About 100 members (and their friends) of the Independent United Order of Mechanics celebrated their 22nd anniversary, at the Grey Goat Inn, Carlisle. Members of the United Ancient Order of Druids held their annual ball at the Half Moon Inn Wigton. The volounteers of the 2nd Cumberland (Whitehaven) Rifle Volunteers celebrated their second anniversary with supper in the Oddfellows’ new hall, in Lowther Street. 

And the first anniversary and tea party of the Wetheral Total Abstinence Society was held at the house of Mr. George Tiffin, where between 60-70 people 

‘partook of the social and non-inebriating cup’

Showing that you don’t need alcohol to have a good time, they were later joined by dozens of others in the village schoolroom. Once the annual meeting was out of the way, there were ‘some excellent lectures,’ and ‘some very appropriate melodies were sung’.


1862 and 1863 were hard years, with December headlines more about ‘families/workers in distress’ in Cumberland than any kind of parties. No doubt those struggling to find work hoped the new year of 1864 would see an upturn in the economy.

James Mawson, of Lowther, penned a jolly few Lines Written on New Year’s Eve, about time’s chariot (unoriginal, James), rolling ‘heavily o’er the prostrate year’.

1862 had been a ‘year of passing sorrow’. There are a few optimistic lines after that, but reading it might have turned even the most-temperate of folk to reach for a glass of something.

Meanwhile, the Dean of Carlisle, Francis Close, in 1863, seems to have feared that a New Year’s Eve ball at Caldewgate Reading Room was a corrupting influence on young people. What most saw as ‘innocent and harmless amusement,’ he apparently feared would lead to ‘vice and immorality’.

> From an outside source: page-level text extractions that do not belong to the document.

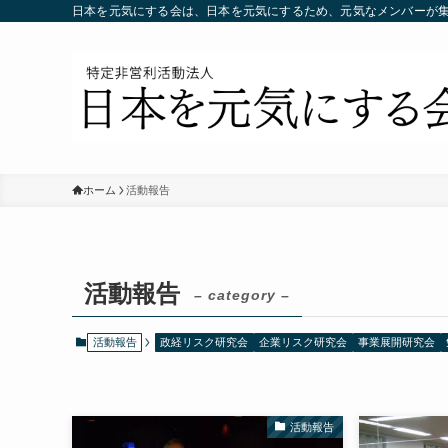
日本を元気にする会は、日本を元気にするため、元気なメンバーが
ホーム
活動報告
活動報告
– category –
活動報告
政経リスク研究会
企業リスク研究会
事業展開研究会
活動報告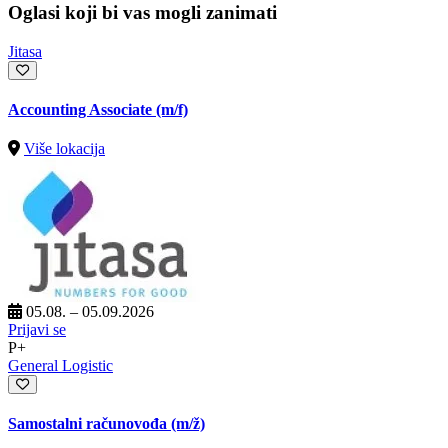
Oglasi koji bi vas mogli zanimati
Jitasa
Accounting Associate (m/f)
Više lokacija
05.08. – 05.09.2026
Prijavi se
P+
General Logistic
Samostalni računovođa
(m/ž)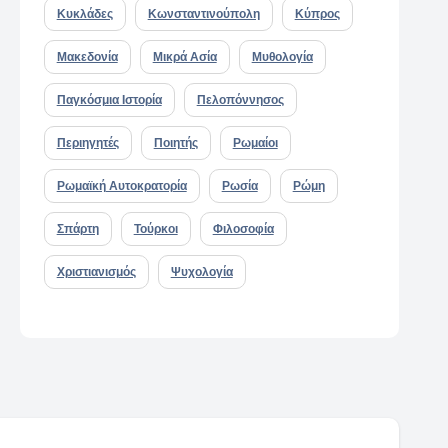
Κυκλάδες
Κωνσταντινούπολη
Κύπρος
Μακεδονία
Μικρά Ασία
Μυθολογία
Παγκόσμια Ιστορία
Πελοπόννησος
Περιηγητές
Ποιητής
Ρωμαίοι
Ρωμαϊκή Αυτοκρατορία
Ρωσία
Ρώμη
Σπάρτη
Τούρκοι
Φιλοσοφία
Χριστιανισμός
Ψυχολογία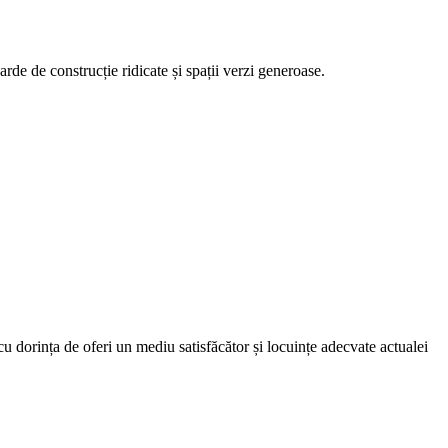
arde de construcție ridicate și spații verzi generoase.
u dorința de oferi un mediu satisfăcător și locuințe adecvate actualei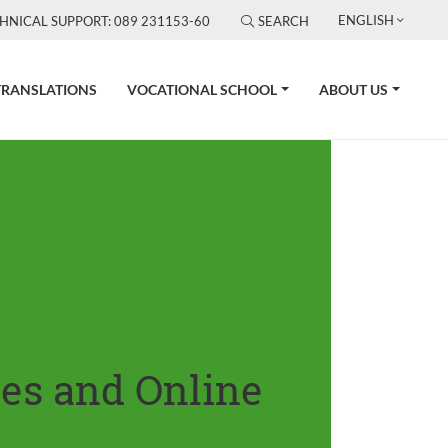
ENGLISH
HNICAL SUPPORT: 089 231153-60
SEARCH
TRANSLATIONS
VOCATIONAL SCHOOL
ABOUT US
tes and Online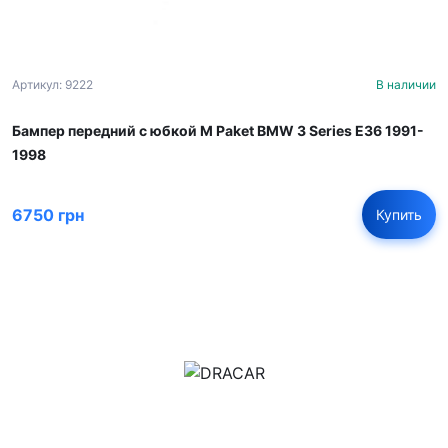
Артикул: 9222
В наличии
Бампер передний с юбкой M Paket BMW 3 Series E36 1991-
1998
6750 грн
Купить
м.Дніпро, вул.Павла Громницького (Іркутська) 101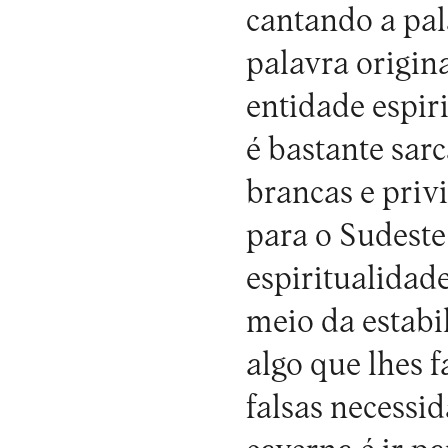
cantando a pal
palavra origin
entidade espir
é bastante sar
brancas e priv
para o Sudeste
espiritualidad
meio da estabi
algo que lhes f
falsas necessid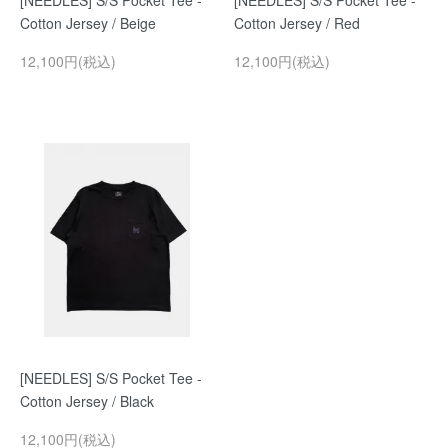
[NEEDLES] S/S Pocket Tee -
[NEEDLES] S/S Pocket Tee -
Cotton Jersey / Beige
Cotton Jersey / Red
12,100円(税込)
12,100円(税込)
[NEEDLES] S/S Pocket Tee -
Cotton Jersey / Black
12,100円(税込)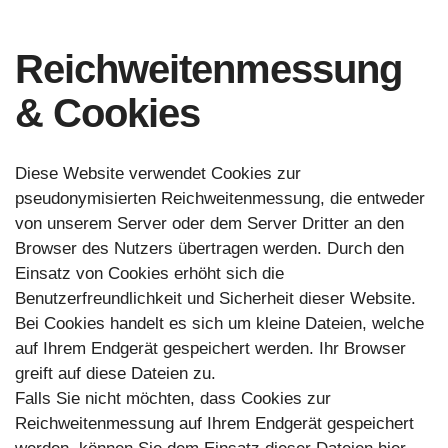
Reichweitenmessung
& Cookies
Diese Website verwendet Cookies zur
pseudonymisierten Reichweitenmessung, die entweder
von unserem Server oder dem Server Dritter an den
Browser des Nutzers übertragen werden. Durch den
Einsatz von Cookies erhöht sich die
Benutzerfreundlichkeit und Sicherheit dieser Website.
Bei Cookies handelt es sich um kleine Dateien, welche
auf Ihrem Endgerät gespeichert werden. Ihr Browser
greift auf diese Dateien zu.
Falls Sie nicht möchten, dass Cookies zur
Reichweitenmessung auf Ihrem Endgerät gespeichert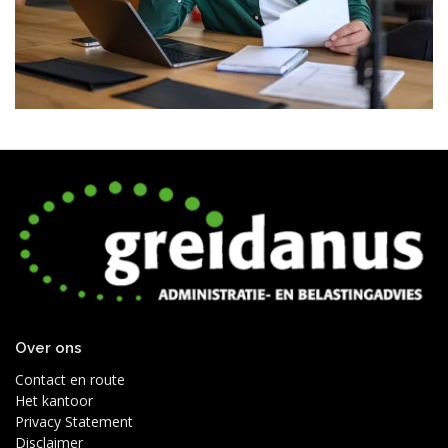
Over ons
Contact en route
Het kantoor
Privacy Statement
Disclaimer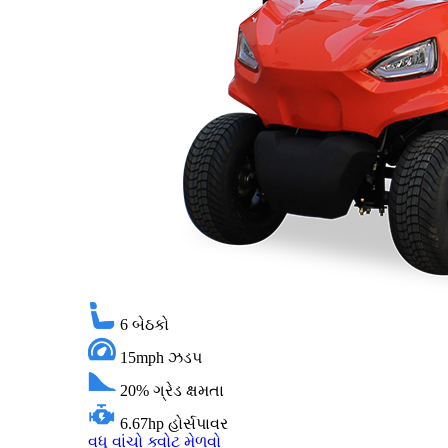
6
બેઠકો
15mph
ઝડપ
20%
ગ્રેડ ક્ષમતા
6.67hp
હોર્સપાવર
વધુ વાંચો
ક્વોટ મેળવો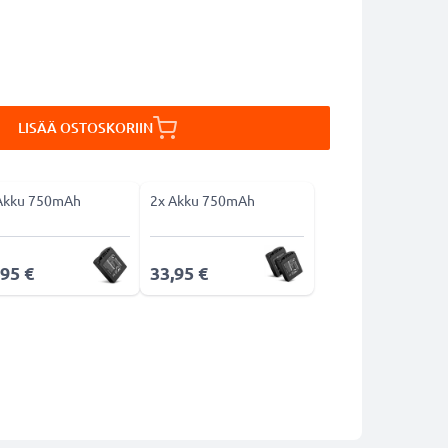
LISÄÄ OSTOSKORIIN
Akku 750mAh
2x Akku 750mAh
,95 €
33,95 €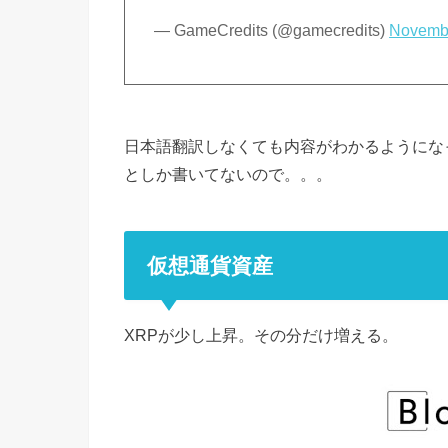
— GameCredits (@gamecredits)
Novembe
日本語翻訳しなくても内容がわかるようにな
としか書いてないので。。。
仮想通貨資産
XRPが少し上昇。その分だけ増える。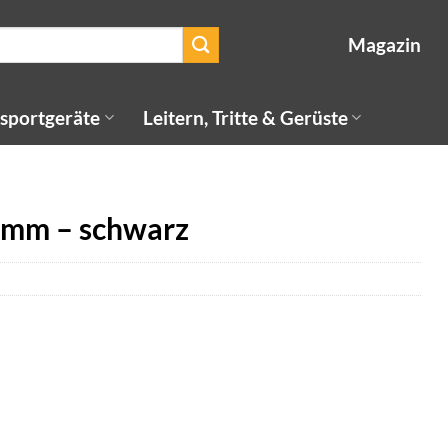
Magazin
sportgeräte
Leitern, Tritte & Gerüste
mm – schwarz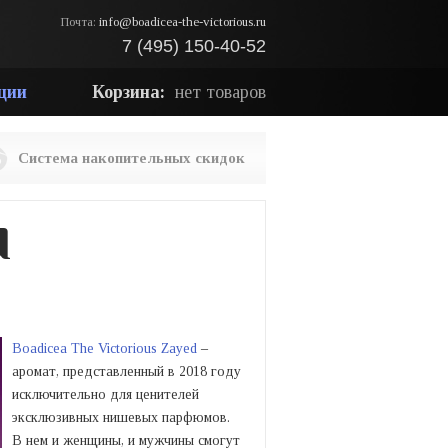
Почта:
info@boadicea-the-victorious.ru
7 (495) 150-40-52
ции
Корзина:
нет товаров
Система накопительных скидок
d
Boadicea The Victorious Zayed
–
аромат, представленный в 2018 году
исключительно для ценителей
эксклюзивных нишевых парфюмов.
В нем и женщины, и мужчины смогут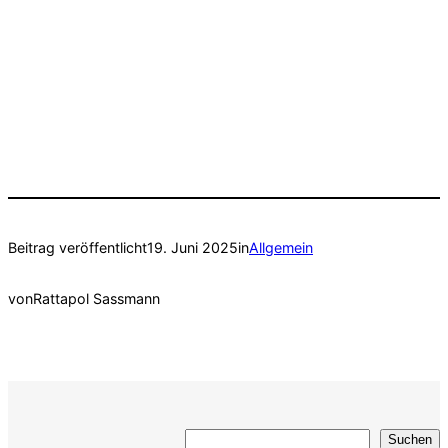
Beitrag veröffentlicht
19. Juni 2025
in
Allgemein
von
Rattapol Sassmann
Suchen
Suchen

Workington. The Primitive Methodists of Workington sat down to a fruit banquet in their chapel in John Street. Some 200 people enjoyed… whatever a ‘fruit banquet’ was.


Heads Nook. More than 300 people enjoyed a Penny Reading programme of readings and songs. These included Edgar Allen Poe’s The Raven, read by Mr M Salkeld. And Ca’ the Yowes to the Knowes, sung by William Dalton. 


Thomas Peat, William Gray and Wilson Smith were ‘three respectable young men’. But for some reason, they decided to vandalise the Old Brewery (Carlisle). The facts of who broke a window shutter (the subject of the subsequent court case) are muddled. But they were fined 2s 6d each, plus damages and costs. The report bears the puzzling headline:

‘Foolish freaks on New Year’s Eve’.


Dean Francis Close held ‘a very strange prayer meeting’ on New Year’s Eve. 

‘The performances in question consisted of singing, expositions and prayer (?) and appear to have been highly irreverent, nay painfully grotesque in their character’.

It seems that he had a go at other members of the clergy, calling them hypocrites, guilty of paganism and popery, wolves in sheep’s clothing… This drew a lengthy letter (quoted above) of objection to the Carlisle Journal from the Rev Charles Moyes Preston, of Warcop Vicarage – my 4th cousin 5 times removed.

And today…

Whether you intend to see out this ‘prostrate year’ with a fruit banquet, or some incessant dancing, Cumbrian Characters wishes you well, and hopes 2024 proves a kinder one for the world.